Schritt 3: Gips und Wasser abmessen

Genaues Arbeiten muss sein, wenn Sie Gips anmischen möchten. Wiegen Sie die erforderliche Menge Gips genau ab und messen Sie auch das Wasser möglichst präzise ab. Eine Waage und ein Messbecher leisten dabei gute Dienste. Das Gipspulver und das Wasser sollten ähnliche Temperaturen aufweisen. Zimmertemperatur ist ideal.

Schritt 4: Den Gips anrühren

Als Faustregel gilt: Der Gips wird immer in das Wasser gegeben! Füllen Sie also zuerst das Wasser in das Gefäß, in dem Sie den Gips anrühren möchten. Besonders geeignet für kleine Mengen ist ein Gipsbecher aus Gummi, denn er lässt sich sehr einfach reinigen. Lassen Sie die abgemessene Menge Gips zügig in die das Wasser einrieseln und rühren Sie dabei leicht um. Vermeiden Sie möglichst, Luftblasen zu erzeugen, sonst entstehen Gipsknollen. Rütteln Sie am Gefäß, um eventuell eingeschlossene Luft zu entfernen. Luft nimmt dem Gips die Festigkeit. Insbesondere bei größeren Mengen ist es wichtig, keine Zeit zu verlieren, wenn Sie den Gips anmischen. Ansonsten beginnt der Gips bereits am Boden des Gefäßes abzubinden, während Sie noch weiteres Pulver hinzufügen.

Schritt 5: das Sumpfen

Wenn Sie das gesamte Gipspulver ins Wasser eingerührt haben, lassen Sie Mischung etwa eine Minute ruhen. Fachleute bezeichnen diesen Prozess als Sumpfen.

Schritt 6: Weiterrühren

Nach der Ruhezeit können Sie den Gips fertig anrühren. Kleine Mengen bearbeiten Sie mit einem Spachtel, einem Gummiteigschaber aus der Küche oder einem Holzstab. Für größere Mengen ist ein Rührquirl für die Bohrmaschine die ideale Lösung. Wenn Sie den Gips per Hand anrühren, arbeiten Sie zügig. Etwa zwei bis drei Umdrehungen pro Sekunde sind nötig. Möchten Sie den Gips mit der Bohrmaschine anmischen, genügt ein mittleres Tempo. Wie lange Sie den Gips anrühren, das hängt von der Bindezeit ab. Schnell bindende Sorten sind nach 2 Minuten fertig für die Verarbeitung, langsam abbindende Sorten benötigen etwas länger. Sobald sich Wasser und Pulver zu einer homogenen Masse ohne Klumpen verbunden haben, können Sie den Gips verarbeiten.

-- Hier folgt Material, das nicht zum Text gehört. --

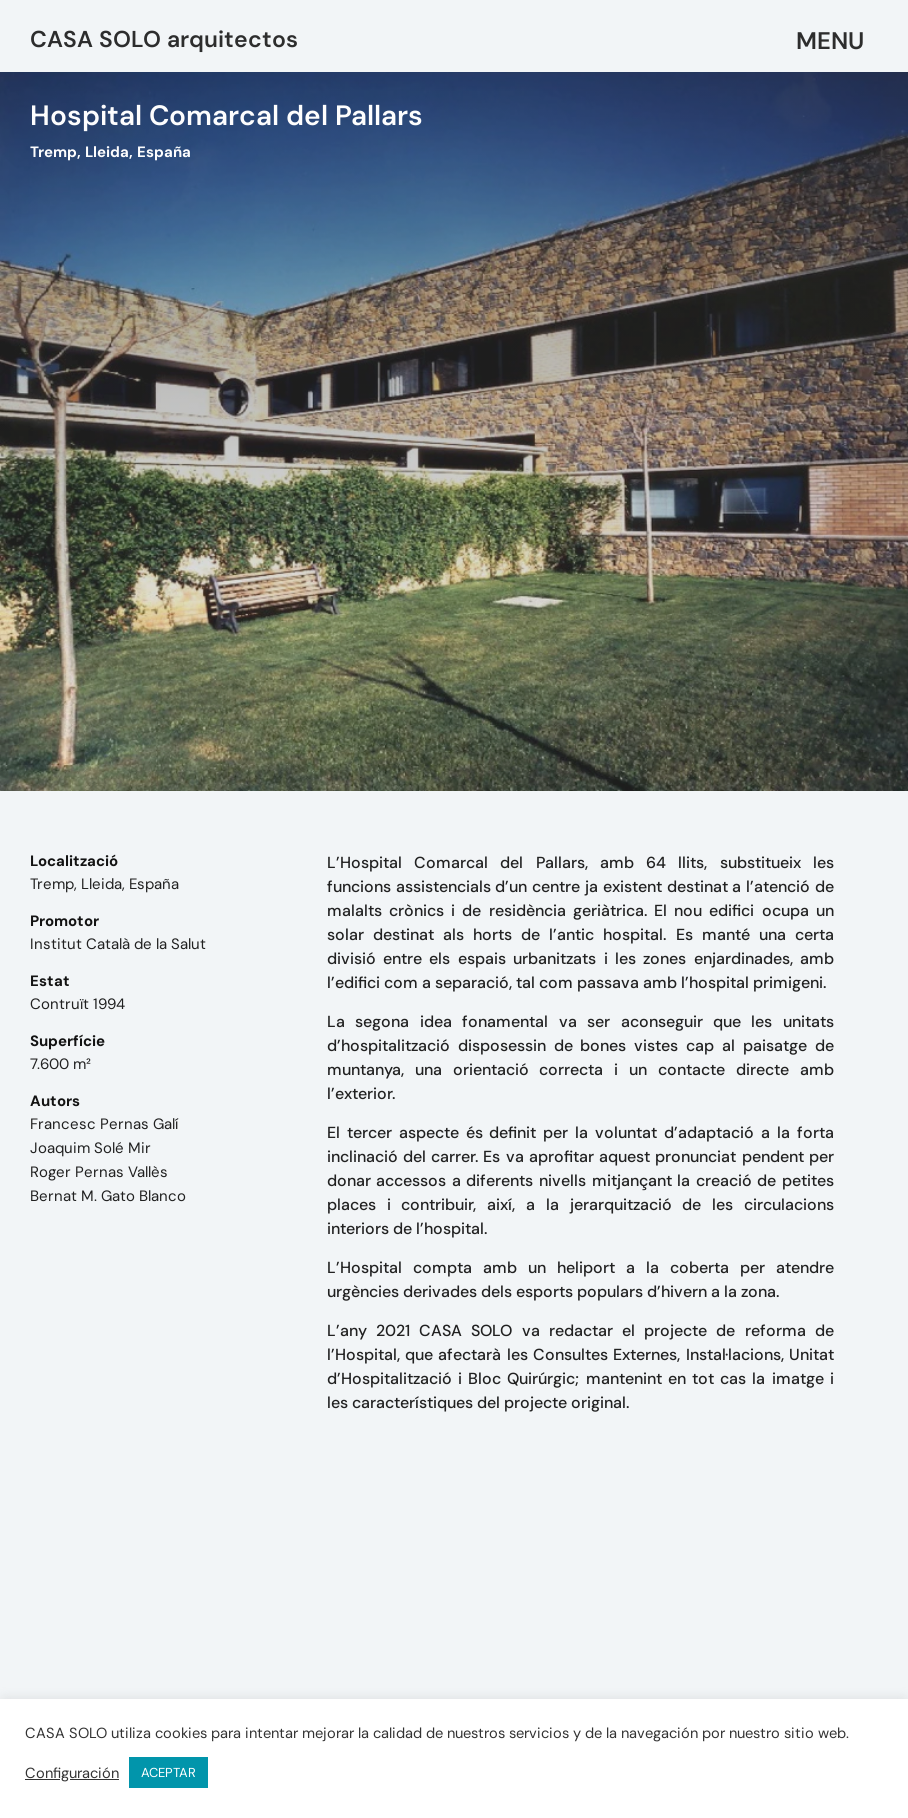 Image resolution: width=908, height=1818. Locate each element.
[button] (831, 41)
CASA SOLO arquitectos (164, 39)
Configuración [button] (72, 1773)
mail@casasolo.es (652, 1655)
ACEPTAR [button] (168, 1772) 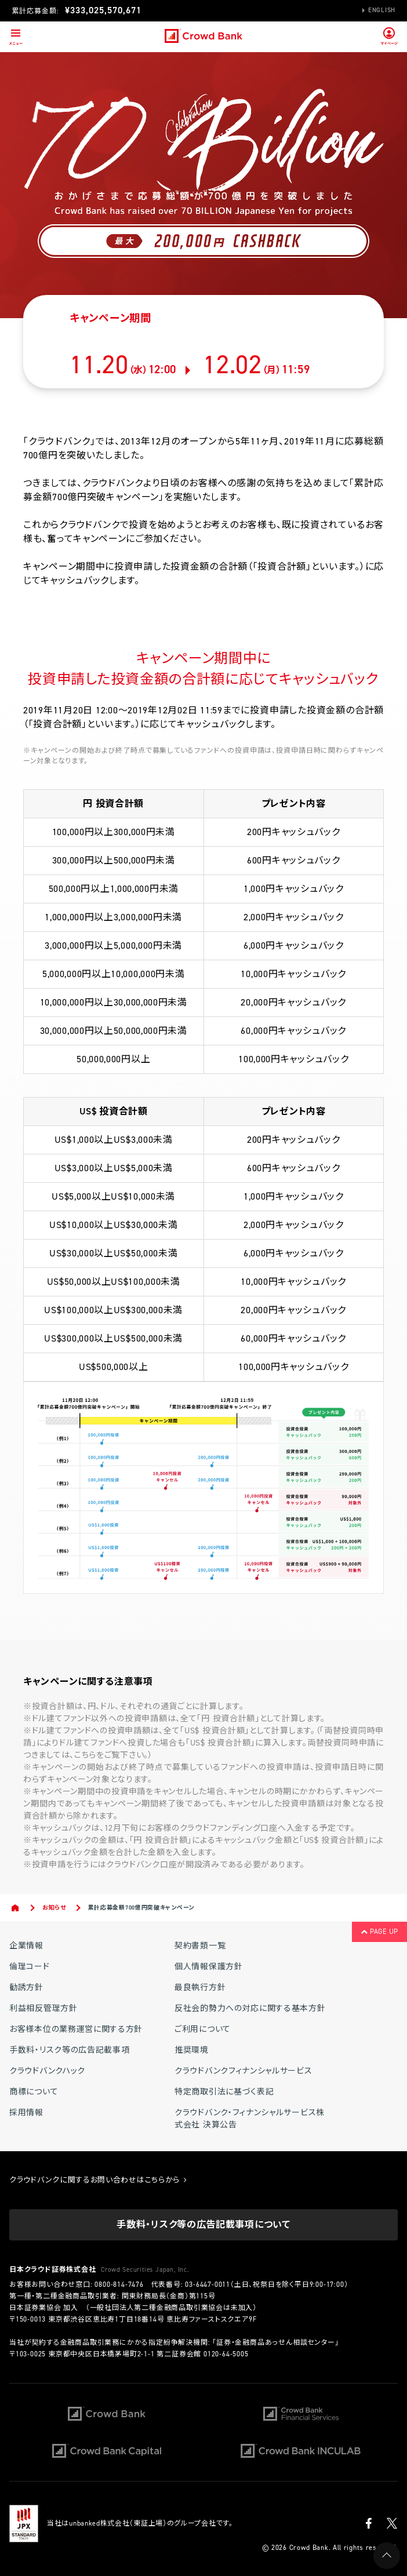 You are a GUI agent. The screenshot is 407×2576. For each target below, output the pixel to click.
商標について (33, 2091)
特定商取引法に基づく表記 (224, 2091)
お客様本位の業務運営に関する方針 (76, 2029)
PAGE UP (379, 1931)
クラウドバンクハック (47, 2070)
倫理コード (29, 1966)
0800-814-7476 (119, 2284)
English (381, 10)
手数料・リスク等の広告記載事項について (203, 2224)
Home (16, 1907)
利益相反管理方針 (43, 2008)
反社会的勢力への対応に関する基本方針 (250, 2008)
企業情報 (26, 1945)
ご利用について (203, 2029)
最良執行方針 (200, 1987)
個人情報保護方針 (209, 1966)
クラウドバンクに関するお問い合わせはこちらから (98, 2180)
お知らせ (54, 1907)
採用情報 (26, 2112)
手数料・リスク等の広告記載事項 (69, 2050)
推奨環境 (192, 2050)
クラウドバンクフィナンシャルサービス (243, 2070)
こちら (85, 1755)
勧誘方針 (26, 1987)
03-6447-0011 (207, 2284)
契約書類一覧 (200, 1945) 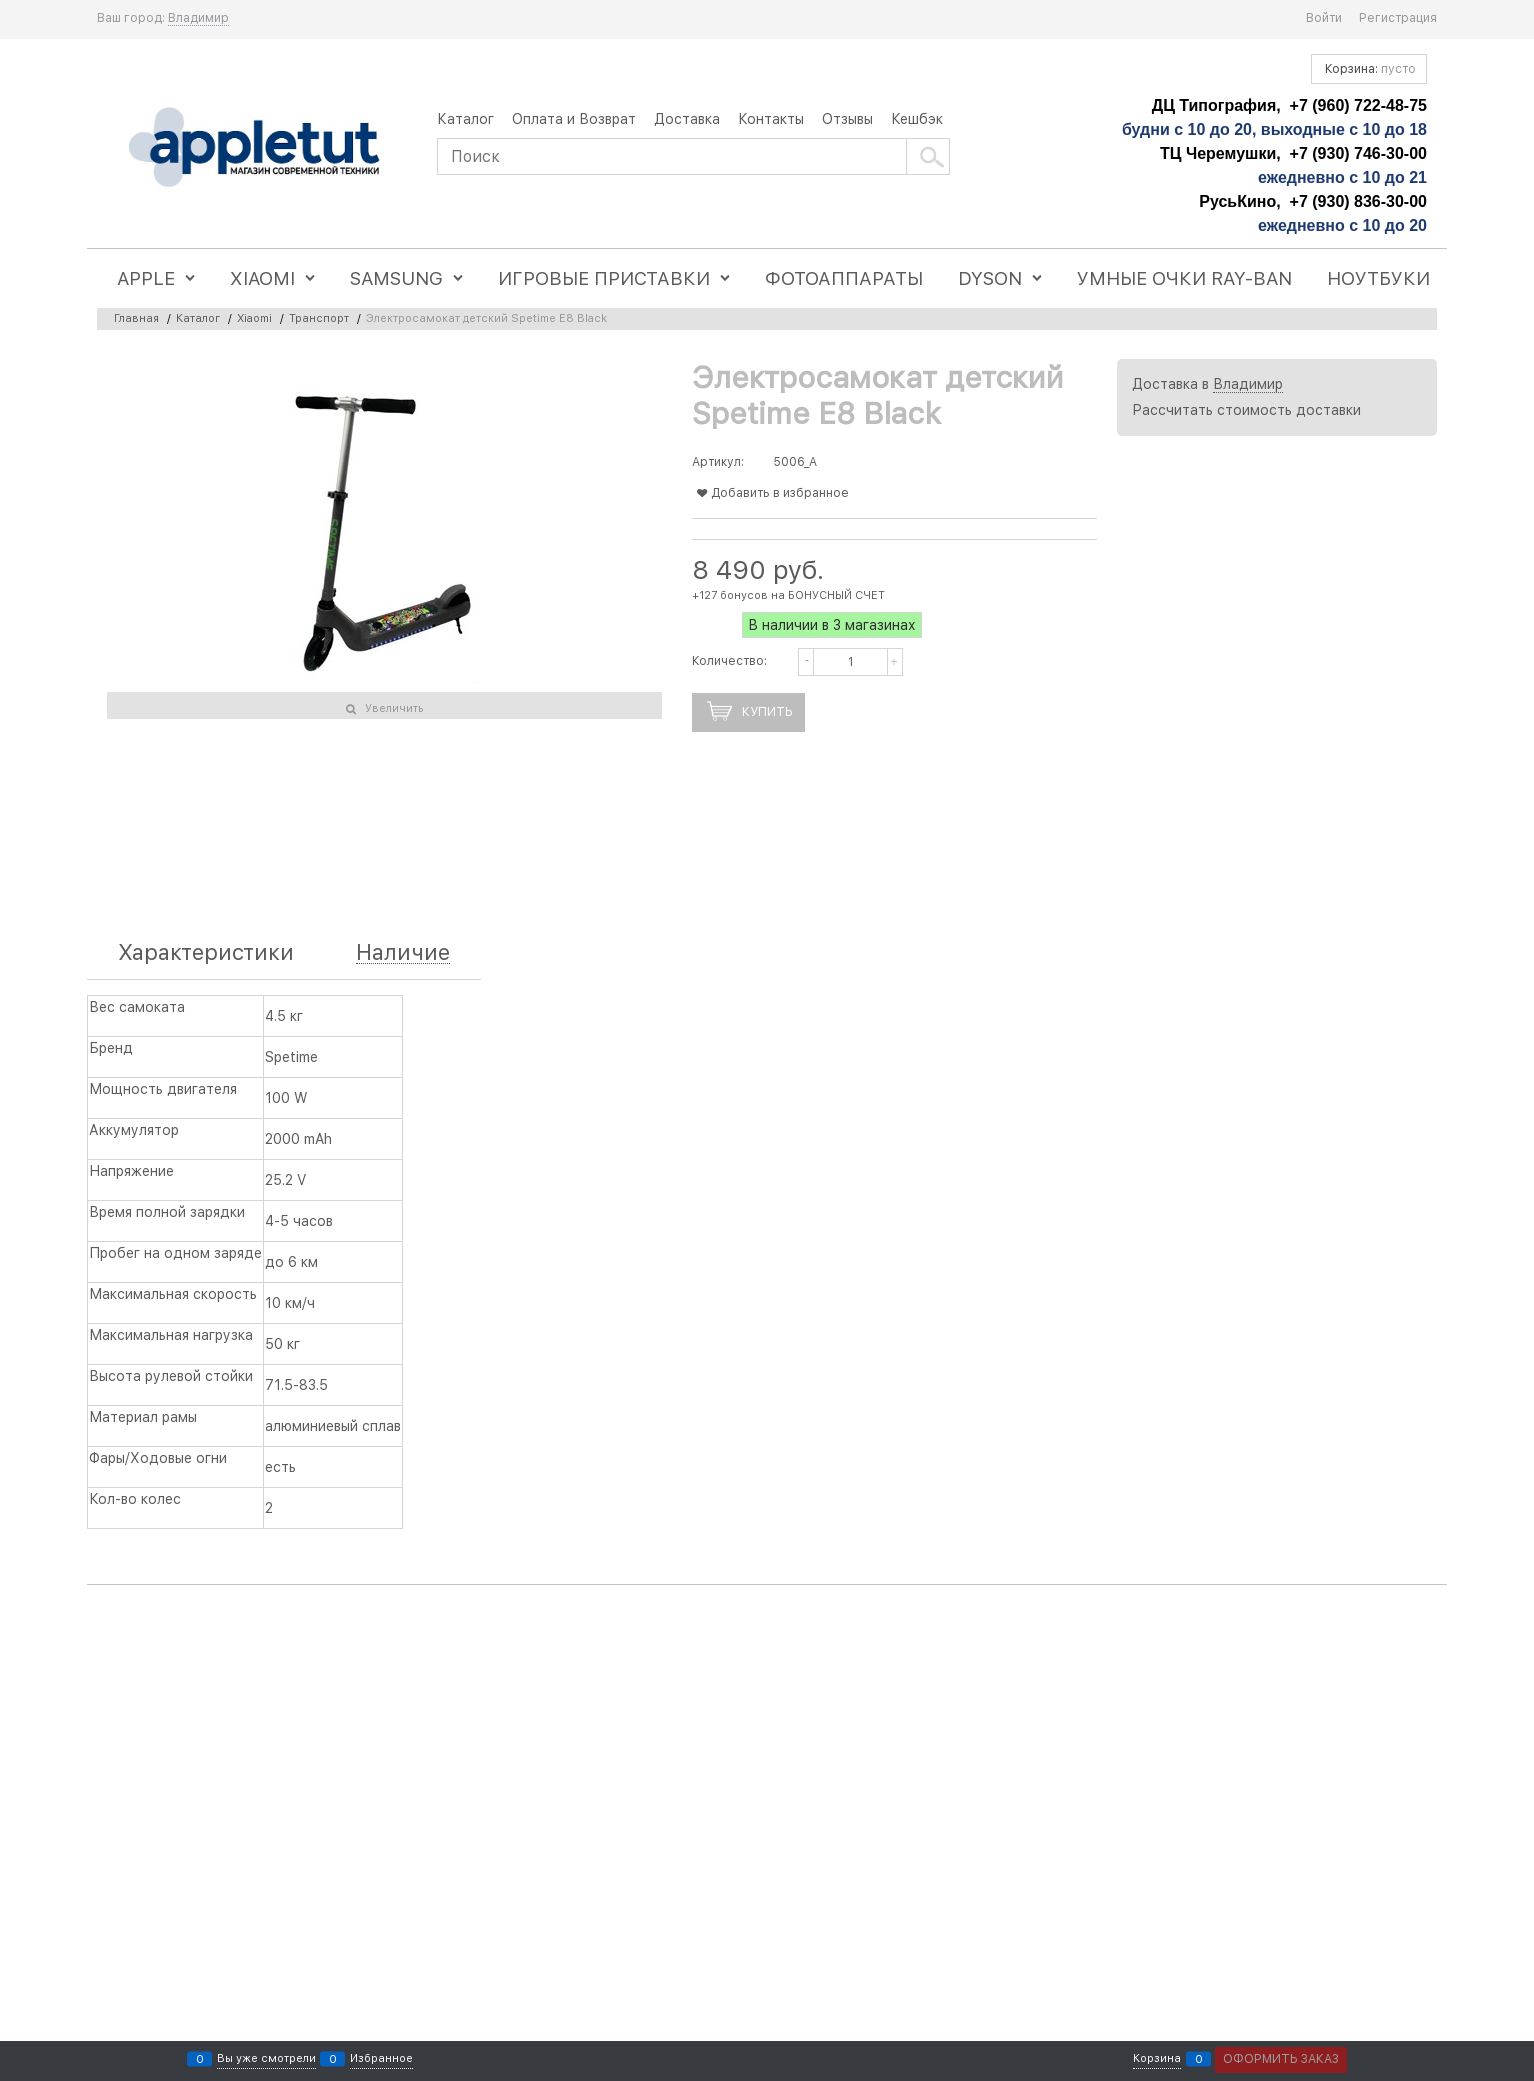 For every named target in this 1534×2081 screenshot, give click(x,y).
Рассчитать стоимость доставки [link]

Schritt 7: Den Gips verarbeiten

Beginnen Sie zügig, den Gips zu verarbeiten. In den ersten 5 bis 10 Minuten nach dem Anrühren wird der Gips stetig fester. Nach 15 bis 20 Minuten ist das Zeitfenster für die Verarbeitung vorbei. Der Gips wird nun bröckelig und sollte nicht mehr bewegt werden. Denn nun beginnt, der Gips zu binden. Weitere Bewegungen stören diesen Prozess und machen den Gips unbrauchbar. Lassen Sie Rest im Gipsbecher oder im Kunststoffeimer trocknen. Gipsreste lassen sich einfach durch das Zusammendrücken der Gefäße absprengen. Alle anderen Werkzeuge reinigen Sie bitte zügig unter fließendem kalten Wasser.

Tipp! Wenn Sie nur kleine Mengen Gips anrühren müssen, weil Sie nur ein oder zwei Dübellöcher füllen oder einen kleinen Riss flicken möchten, gibt es Alternativen. Mit fertiger Spachtelmasse aus der Tube können Sie auf das Gips Anmischen verzichten und direkt mit der Arbeit beginnen. Anders als reine Gips-Spachtelmasse binden die Reste in der Tube nicht sofort ab. Sie können später weiter verwendet werden.